• Chronic Lymphadenitis

    (Lymph Node Infection; Lymph Gland Infection; Lymph Node Inflammation; Lymph Gland Inflammation)


    Chronic lymphadenitis is inflammation or infection of a lymph node for an extended time. Lymph nodes are part of the immune system. This system fights and prevents infections. The lymph node’s job is to filter out unwanted substances, such as bacteria and viruses, and help eliminate them from the body.
    Lymph nodes occur in clusters in the neck, armpits, and groin. Chronic lymphadenitis may affect one node, several nodes in one area, or nodes in many areas of the body.
    Swollen Lymph Nodes
    Copyright © Nucleus Medical Media, Inc.


    Lymph nodes normally swell when fighting off an infection. In cases of more serious infection, the swelling may be prolonged. Lymphadenitis is usually caused by an infection that has spread to the lymph nodes from a skin, ear, nose, or eye infection. Other causes of lymphadenitis include:
    • Infection with streptococcal or staphylococcal bacteria
    • Tonsillitis
    • HIV infection
    • Genital herpes
    • Mononucleosis
    • Juvenile rheumatoid arthritis
    • Leukemia or lymphoma
    • Sickle cell anemia
    • Kawasaki disease

    Risk Factors

    Chronic lymphadenitis is more common in children younger than 12 years of age. Factors that may increase your chance of developing chronic lymphadenitis include:
    • Having one of the causes of lymphadenitis
    • Close contact with someone who has one of the causes of lymphadenitis
    • Contact with animals, specifically cats, rats, or cows


    Symptoms include:
    • Swollen, painful, tender, or hard lymph nodes/glands
    • The skin over a node is red and warm to the touch
    • Fever with the following symptoms:
      • Chills
      • Loss of appetite
      • Heavy perspiration
      • Rapid pulse
      • General weakness
    • Difficulty swallowing
    • Difficulty breathing
    • Neck stiffness


    You will be asked about your symptoms and medical history. A physical exam will be done.
    Your bodily fluids and tissue may be tested. This can be done with:
    Images may be taken of your bodily structures. This can be done with ultrasound.

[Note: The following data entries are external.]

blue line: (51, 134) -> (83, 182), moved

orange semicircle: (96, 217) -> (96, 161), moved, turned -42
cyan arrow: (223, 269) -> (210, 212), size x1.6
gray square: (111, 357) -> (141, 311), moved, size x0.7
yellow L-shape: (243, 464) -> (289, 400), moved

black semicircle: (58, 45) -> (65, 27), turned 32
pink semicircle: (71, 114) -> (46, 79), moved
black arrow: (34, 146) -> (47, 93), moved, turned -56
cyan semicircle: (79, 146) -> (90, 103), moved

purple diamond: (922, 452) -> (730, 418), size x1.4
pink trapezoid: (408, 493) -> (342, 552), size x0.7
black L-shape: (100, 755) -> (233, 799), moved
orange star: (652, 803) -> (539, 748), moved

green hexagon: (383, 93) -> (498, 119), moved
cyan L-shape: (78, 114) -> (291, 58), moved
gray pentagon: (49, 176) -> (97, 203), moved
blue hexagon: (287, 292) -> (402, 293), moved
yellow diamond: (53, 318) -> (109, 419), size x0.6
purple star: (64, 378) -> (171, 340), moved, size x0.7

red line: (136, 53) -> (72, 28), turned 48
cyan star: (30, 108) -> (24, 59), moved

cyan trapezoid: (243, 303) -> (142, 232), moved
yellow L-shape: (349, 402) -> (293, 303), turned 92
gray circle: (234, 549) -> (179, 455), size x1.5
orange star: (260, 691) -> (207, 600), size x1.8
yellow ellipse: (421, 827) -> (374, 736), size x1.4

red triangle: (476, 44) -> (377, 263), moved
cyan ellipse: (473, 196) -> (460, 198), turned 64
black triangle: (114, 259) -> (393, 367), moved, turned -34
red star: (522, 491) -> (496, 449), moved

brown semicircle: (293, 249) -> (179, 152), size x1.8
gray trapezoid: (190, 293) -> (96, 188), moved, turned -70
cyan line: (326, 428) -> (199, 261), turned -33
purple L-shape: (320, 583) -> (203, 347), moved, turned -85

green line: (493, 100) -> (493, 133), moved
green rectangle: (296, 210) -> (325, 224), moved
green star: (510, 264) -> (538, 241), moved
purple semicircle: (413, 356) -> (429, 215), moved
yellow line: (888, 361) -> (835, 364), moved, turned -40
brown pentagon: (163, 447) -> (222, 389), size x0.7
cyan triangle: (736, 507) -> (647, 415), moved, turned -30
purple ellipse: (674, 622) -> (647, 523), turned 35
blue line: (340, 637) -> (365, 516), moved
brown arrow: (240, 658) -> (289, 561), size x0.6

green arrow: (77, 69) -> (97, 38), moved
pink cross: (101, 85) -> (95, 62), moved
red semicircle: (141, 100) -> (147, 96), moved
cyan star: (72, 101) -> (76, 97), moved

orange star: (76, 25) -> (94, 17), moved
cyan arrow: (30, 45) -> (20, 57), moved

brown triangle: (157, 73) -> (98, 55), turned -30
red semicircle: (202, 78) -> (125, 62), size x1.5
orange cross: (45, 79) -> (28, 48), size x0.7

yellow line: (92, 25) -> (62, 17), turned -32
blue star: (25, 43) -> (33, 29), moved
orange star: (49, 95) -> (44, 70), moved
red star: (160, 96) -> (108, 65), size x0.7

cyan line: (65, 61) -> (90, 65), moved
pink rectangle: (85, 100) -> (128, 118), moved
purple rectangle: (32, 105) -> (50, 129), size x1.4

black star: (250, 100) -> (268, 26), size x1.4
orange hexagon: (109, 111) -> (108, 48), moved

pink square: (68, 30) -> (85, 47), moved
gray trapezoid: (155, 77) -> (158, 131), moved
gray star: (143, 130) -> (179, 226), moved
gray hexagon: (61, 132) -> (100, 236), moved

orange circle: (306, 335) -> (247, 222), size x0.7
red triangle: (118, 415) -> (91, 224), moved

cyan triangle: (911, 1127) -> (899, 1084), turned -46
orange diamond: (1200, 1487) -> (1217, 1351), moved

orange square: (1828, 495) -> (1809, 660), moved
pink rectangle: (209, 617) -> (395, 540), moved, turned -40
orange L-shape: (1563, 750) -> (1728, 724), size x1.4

    The sooner chronic lymphadenitis is treated, the more favorable the outcome, depending on the cause. If you suspect you have this condition, contact your doctor right away.
    Treatment of chronic lymphadenitis depends on the cause. Talk with your doctor about the best treatment plan for you. Treatment options include the following:


    Medications may be prescribed, such as:
    • Antibiotics to control infection.
    • Non steroidal anti-inflammatory drugs (NSAIDs) to help reduce inflammation and swelling. Aspirin may be recommended for adults.
      • Note: Aspirin is not recommended for children or teens with a current or recent viral infection. This is because of the risk of Reye's syndrome. Ask your doctor which other medications are safe for your child.
    • Other treatments specific to the diagnosis.

    Supportive Care

    Hot, moist compresses on the lymph nodes can help relieve pain.


    Surgery may be necessary to drain pockets of pus if they occur.


    To help reduce your chance of chronic lymphadenitis:
    • Seek prompt treatment of bacterial and viral infections. Contact your doctor at the first signs of infection.
    • Take steps to prevent getting an infection:
      • Practice good hygiene practices, such as washing your hands regularly.
      • Avoid close contact with people who are sick.
      • Eat a healthful diet that is low in saturated fat and rich in whole grains, fruits, and vegetables.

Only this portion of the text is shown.